• Problem to work on
In the records that follow, find each line with the word "avant" and copy it.

——

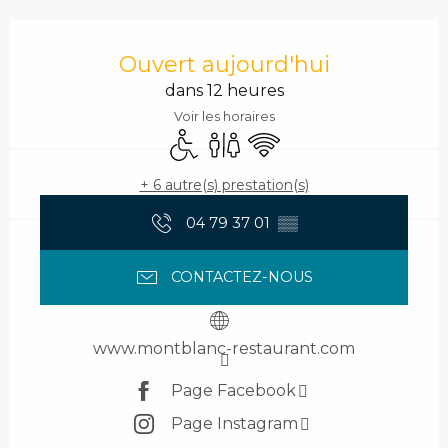
Ouverture et coordonnées
Ouvert aujourd'hui
dans 12 heures
Voir les horaires
Accès handicapés
Toilettes
WiFi
+ 6 autre(s) prestation(s)
04 79 37 01
▒▒
CONTACTEZ-NOUS
www.montblanc-restaurant.com
Page Facebook
Page Instagram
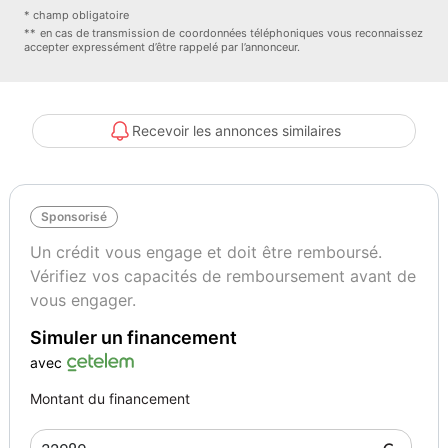
4 vitres électriques
* champ obligatoire
Accoudoir central avant et arrière
** en cas de transmission de coordonnées téléphoniques vous reconnaissez
accepter expressément d’être rappelé par l’annonceur.
Banquette 1/3 – 2/3
Boite de vitesse Automatique
Carplay
Carte SD
Recevoir les annonces similaires
Climatisation Automatique
Climatisation Bi-zone
Commandes vocales
Sponsorisé
Cuir
Démarrage sans clé
Un crédit vous engage et doit être remboursé.
Eclairage d'ambiance
Vérifiez vos capacités de remboursement avant de
GPS Couleur
vous engager.
Info trafic
Simuler un financement
Inserts alu
Kit téléphone main libre Bluetooth
avec
Miroir de courtoisie chauffeur éclairé
Montant du financement
Miroir de courtoisie passager éclairé
Mode sport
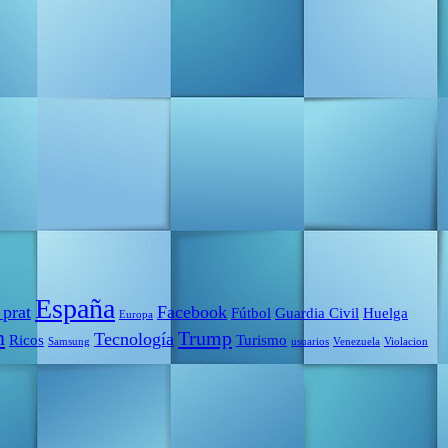
España
 prat
Facebook
Fútbol
Guardia Civil
Huelga
Europa
m
Trump
Tecnología
Ricos
Turismo
Samsung
usuarios
Venezuela
Violacion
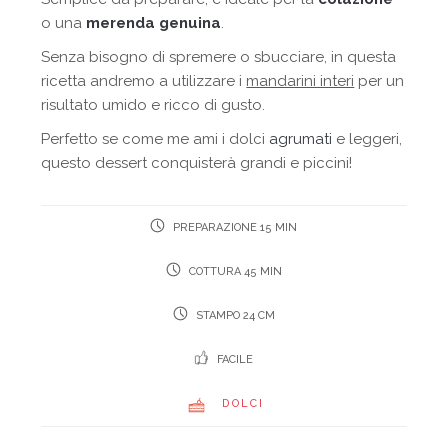
o una
merenda genuina
.
Senza bisogno di spremere o sbucciare, in questa
ricetta andremo a utilizzare i
mandarini interi
per un
risultato umido e ricco di gusto.
Perfetto se come me ami i dolci
agrumati
e leggeri,
questo dessert conquisterà grandi e piccini!
PREPARAZIONE 15 MIN
COTTURA 45 MIN
STAMPO 24 CM
FACILE
DOLCI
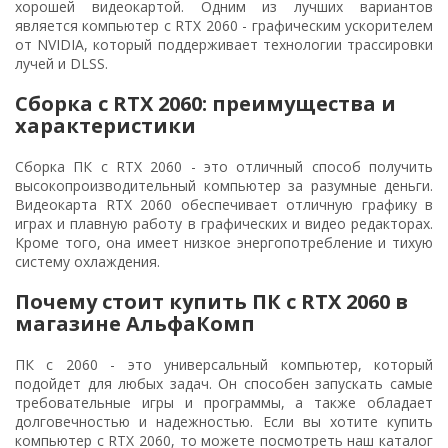
хорошей видеокартой. Одним из лучших вариантов
является компьютер с RTX 2060 - графическим ускорителем
от NVIDIA, который поддерживает технологии трассировки
лучей и DLSS.
Сборка с RTX 2060: преимущества и
характеристики
Сборка ПК с RTX 2060 - это отличный способ получить
высокопроизводительный компьютер за разумные деньги.
Видеокарта RTX 2060 обеспечивает отличную графику в
играх и плавную работу в графических и видео редакторах.
Кроме того, она имеет низкое энергопотребление и тихую
систему охлаждения.
Почему стоит купить ПК с RTX 2060 в
магазине АльфаКомп
ПК с 2060 - это универсальный компьютер, который
подойдет для любых задач. Он способен запускать самые
требовательные игры и программы, а также обладает
долговечностью и надежностью. Если вы хотите купить
компьютер с RTX 2060, то можете посмотреть наш каталог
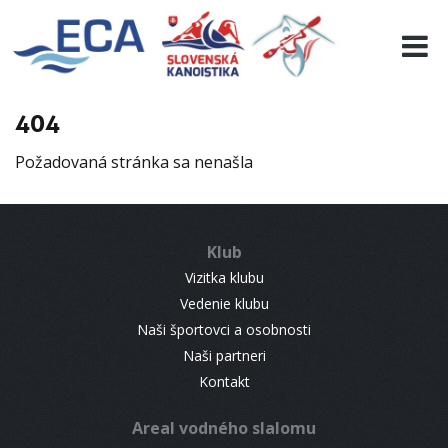
EURO 19
INFO
PROGRAMME
404
VISITORS
Požadovaná stránka sa nenašla
RESULTS
PARTNERS
ACCOMMODATION
Klub
CONTACT
Vizitka klubu
Vedenie klubu
Naši športovci a osobnosti
Naši partneri
Kontakt
Areal vodného slalomu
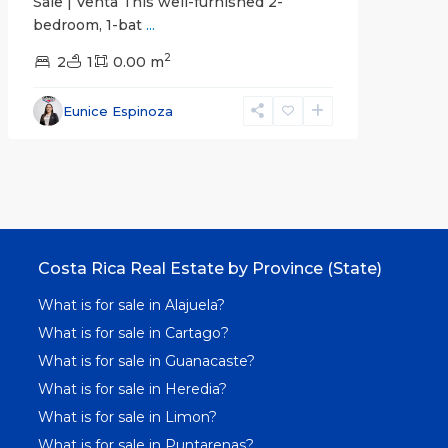
Sale | Venta This well-furnished 2-
bedroom, 1-bat
...
2
2
1
0.00 m
Eunice Espinoza
Costa Rica Real Estate by Province (State)
What is for sale in Alajuela?
What is for sale in Cartago?
What is for sale in Guanacaste?
What is for sale in Heredia?
What is for sale in Limon?
What is for sale in Puntarenas?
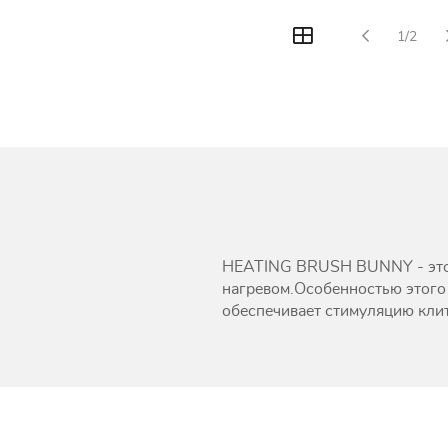
1/2
HEATING BRUSH BUNNY - это п
нагревом.Особенностью этого 
обеспечивает стимуляцию клит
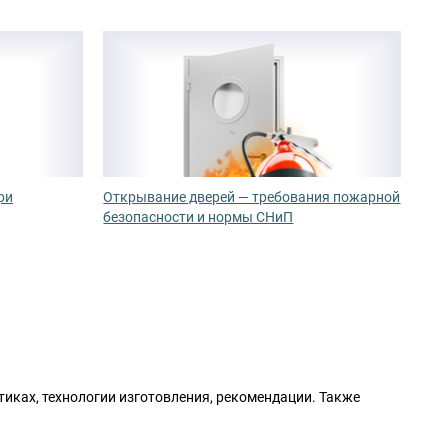
ри
Открывание дверей — требования пожарной
безопасности и нормы СНиП
тиках, технологии изготовления, рекомендации. Также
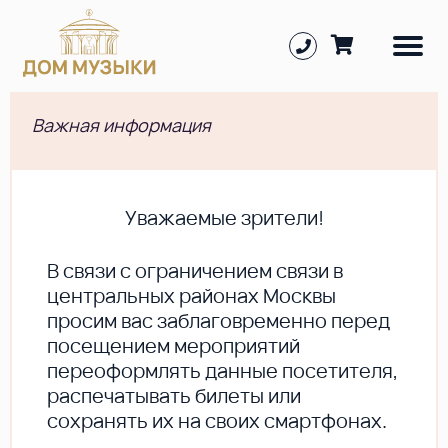
Важная информация
Уважаемые зрители!
В cвязи с ограничением связи в
центральных районах Москвы
просим вас заблаговременно перед
посещением мероприятий
переоформлять данные посетителя,
распечатывать билеты или
сохранять их на своих смартфонах.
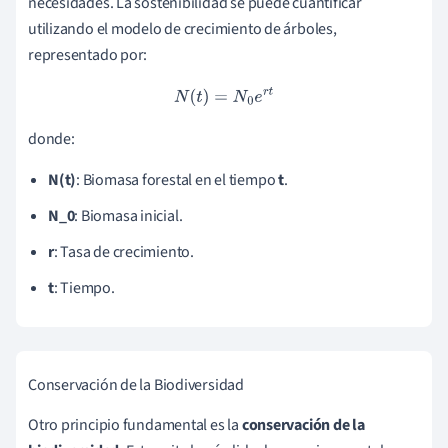
necesidades. La sostenibilidad se puede cuantificar
utilizando el modelo de crecimiento de árboles,
representado por:
N
(
t
)
=
N
0
e
r
t
donde:
N(t)
: Biomasa forestal en el tiempo
t
.
N_0
: Biomasa inicial.
r
: Tasa de crecimiento.
t
: Tiempo.
Conservación de la Biodiversidad
Otro principio fundamental es la
conservación de la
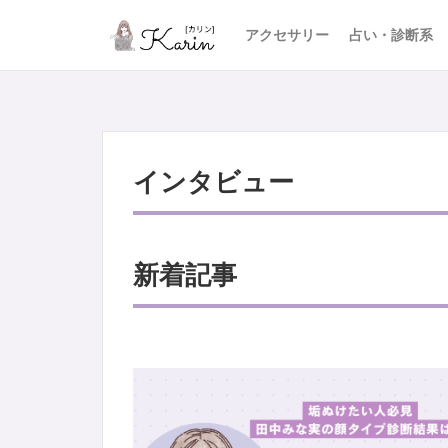
アクセサリー
占い・診断系
インタビュー
新着記事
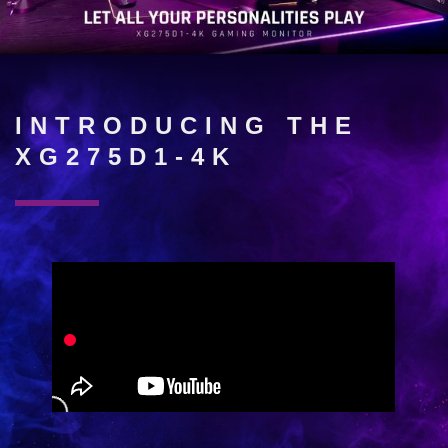
INTRODUCING THE
XG275D1-4K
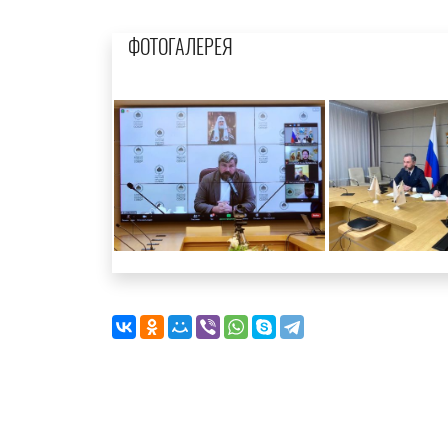
ФОТОГАЛЕРЕЯ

——

• Exercise solution
Accoudoir central avant et arrière
Vérifiez vos capacités de remboursement avant de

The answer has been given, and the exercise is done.